Professor Sargent answered that he saw some problems in blockchain, cryptocurrencies. For cryptocurrencies, there is lots of advertising and promise, which has gone ahead of what’s been realized. There are serious technical problems that involve the cost of running the system and many legal questions too.
About the application of artificial intelligence in the field of peer-to-peer lending and small and micro finance, Professor Sargent said, China’s really been a worldwide leader in applying artificial intelligence to internet funding and microfinance. It was very important in terms of lowering costs of doing transactions.
Professor Sargent also mentioned a colleague at MIT. “He believed that in many very poor societies, there will be huge benefits to getting very poor people access to loans which they didn’t have. For example, in very poor villages, who had ideas to start a business, but they couldn’t get the money. He and some other people were doing experiments to try and show how powerful it was. At a very low level, they didn’t have much money, but they showed they were very promising.”
“They set up systems in these villages where people could get a reputation for repaying even small loans. Because if they had a reputation for repaying, they could get the loans. If they couldn’t get the loans because they didn’t have the reputation. It’s like the chicken and the egg.
He also mentioned Ant Financial doing this. “It is with millions of people. Through artificial intelligence and machine learning build social credit system. China is the leader in this and it’s very exciting.”
Professor Sargent said, as an academic, he always aims to explore and understand things. And it’s very fascinating to observe an economy like China’s that’s seeing rapid changes in the overall financial landscape and seeing how it responds to it. It is useful. As economists, they always say, they always love markets in a way, but here we’re seeing experience with people learning, it’s also learning by doing when you create new markets, and it’s very revealing to have this type of evidence for a scholar like him to draw upon.
Encourage information sharing while protecting privacy
To Professor Sargent, China is indeed at the forefront of the world in the field of fintech and has developed very rapidly. However, he also pointed out that Fintech faces some challenges while developing.

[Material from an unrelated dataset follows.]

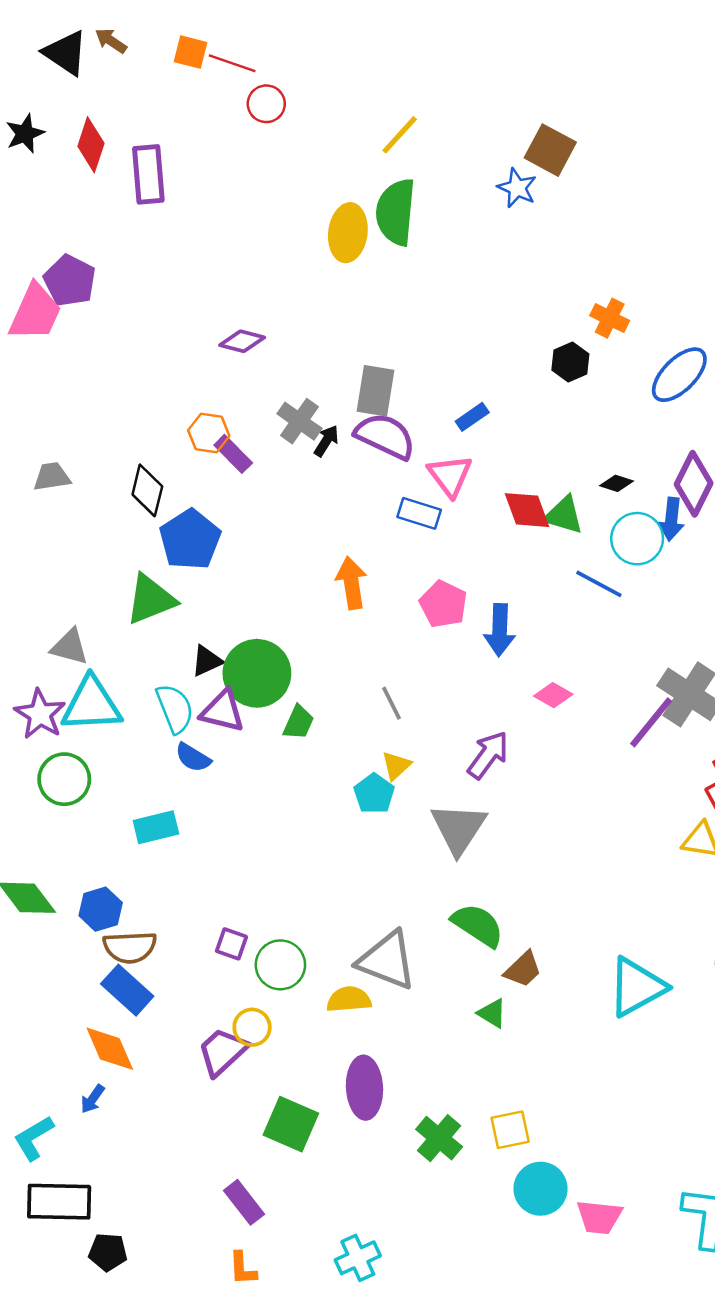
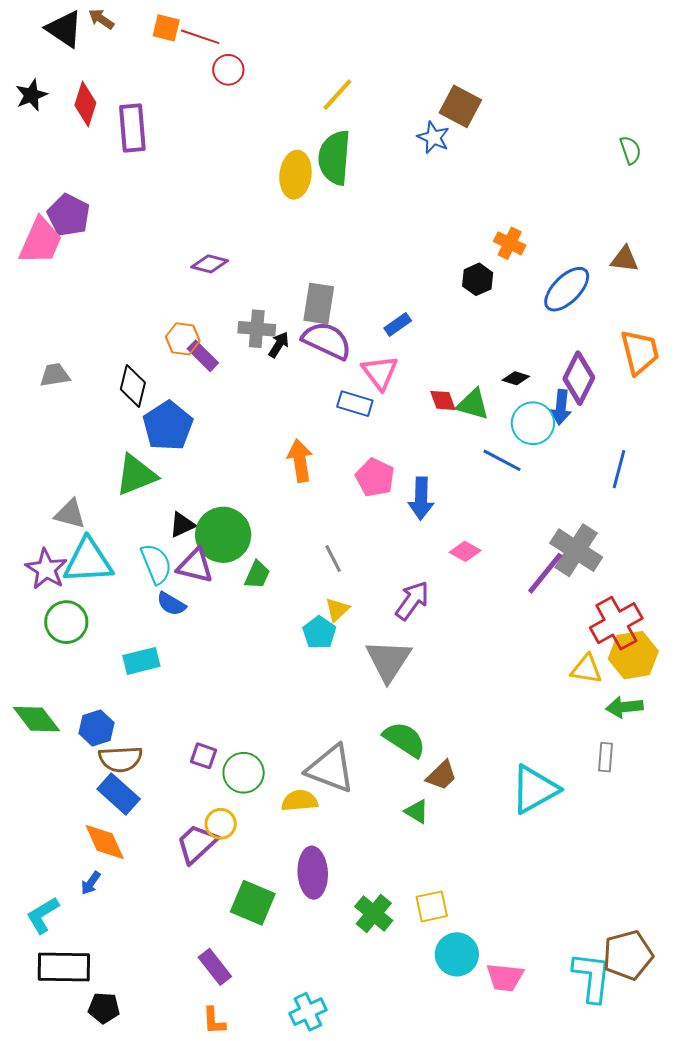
gray cross: (299, 421) -> (257, 329), turned -30
red diamond: (527, 510) -> (443, 400), size x0.7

He said, using artificial intelligence to figure out who is creditworthy, and the like, is important to support financial transactions but at some point, it also raises problems about privacy. This isn’t special to China, it’s a problem worldwide. How do we on the one hand encourage this type of information sharing that’s critical to financial transactions while at the same time figure out ways to protect privacy? This is a tremendously challenging problem going forward.

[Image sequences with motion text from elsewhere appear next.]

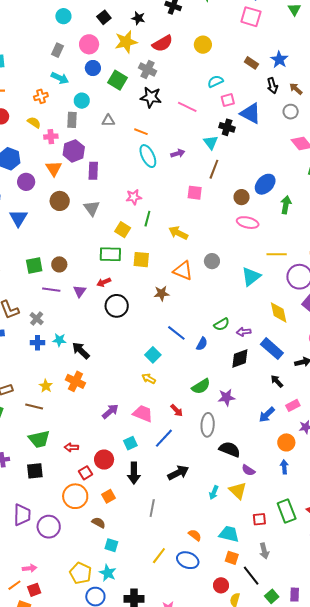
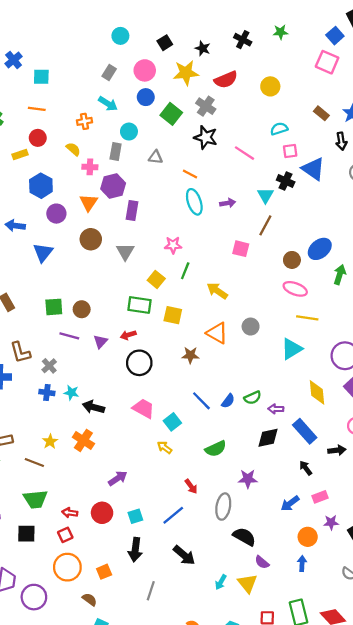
yellow line: (277, 254) -> (307, 318), moved
blue semicircle: (202, 344) -> (228, 401), moved
black arrow: (81, 351) -> (94, 407), turned -36
green semicircle: (201, 386) -> (216, 449), moved
pink trapezoid: (143, 414) -> (144, 408), moved
red circle: (104, 460) -> (102, 513), moved
red square: (85, 473) -> (65, 535), moved
black arrow: (178, 473) -> (184, 555), turned 60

For example, Professor Sargent was in the US Army as an army officer. To become an officer, he needed to get security clearance from the army. So, they checked his bank accounts and loans to know his credit and financial status. The information they wanted to obtain from his bank account was private.

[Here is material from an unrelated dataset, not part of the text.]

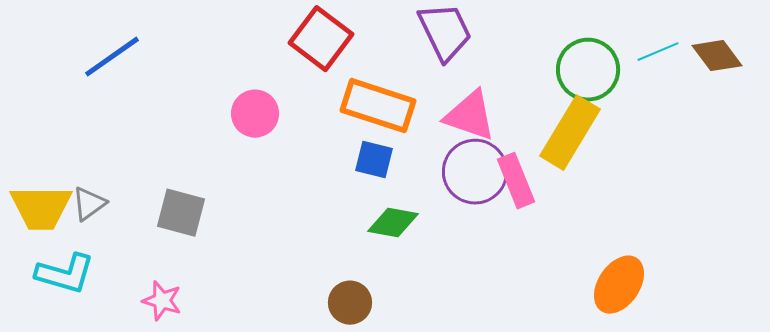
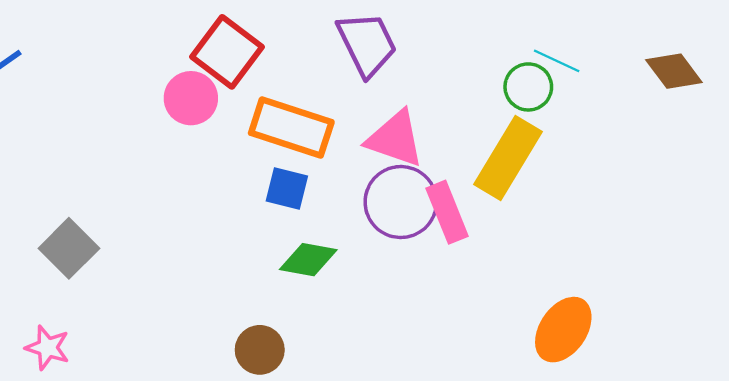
cyan line: (658, 52) -> (557, 61), moved, turned 48
green circle: (588, 70) -> (528, 87), size x0.7
pink circle: (255, 114) -> (191, 98), moved
gray square: (181, 213) -> (69, 248), turned 30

He also talked about a Chinese scholar, who is a cryptographer, who’s working on how to transmit some information but hide it. “But that’s something government regulators are going to get involved in in every country. And different people have different attitudes about where the line on this privacy is. Even my wife and I have different attitudes. An example would be – this is something that annoys her, but I like – you go to Amazon and order a book, and Amazon comes back and says, ‘we also think you’d like this book’, and they’re right. I find that great and my wife finds that creepy.”
In addition, Professor Sargent also shared his recent research topic and progress with us. He worked with Lars Peter Hansen, 2013 Nobel Prize recipient on developing methods for modeling economic decision-making in environments where uncertainty is hard to quantify and exploring the consequences for models with financial markets and characterized environments in which the beliefs of economic actors are fragile. He said they hoped to develop ways to incorporate this caution into economic models. To what extent we will be cautious depends on how much we care about it and how we want to do it.